[BRIEF] Repeat the listing exactly as given, omitting every image.

━━ RECORDS SHOWN ━━

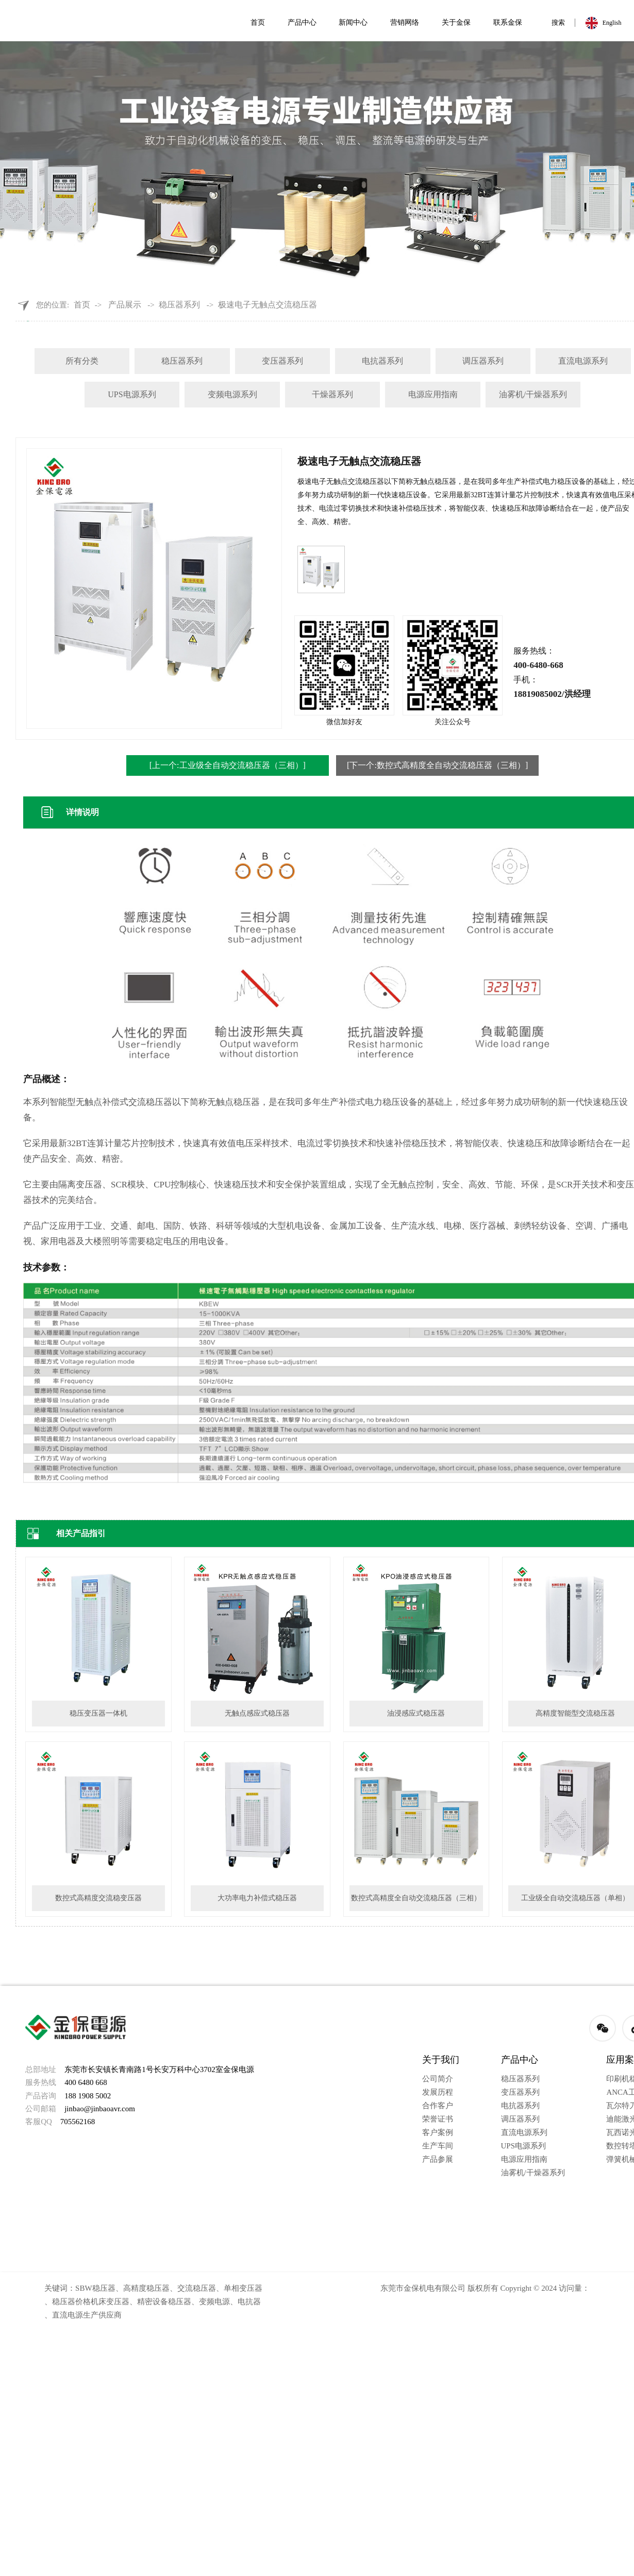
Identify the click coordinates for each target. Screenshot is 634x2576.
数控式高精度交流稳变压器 (98, 1898)
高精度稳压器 (146, 2288)
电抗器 (249, 2301)
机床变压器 (110, 2301)
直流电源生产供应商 (87, 2315)
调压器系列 (483, 360)
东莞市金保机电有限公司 (422, 2288)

━━━

[TASK OUTPUT]
Identify the click coordinates for each target. Screenshot is 634x2576.
数控式高精度交流稳变压器 (98, 1898)
高精度稳压器 (146, 2288)
电抗器 (249, 2301)
机床变压器 (110, 2301)
直流电源生产供应商 (87, 2315)
调压器系列 (483, 360)
东莞市金保机电有限公司 (422, 2288)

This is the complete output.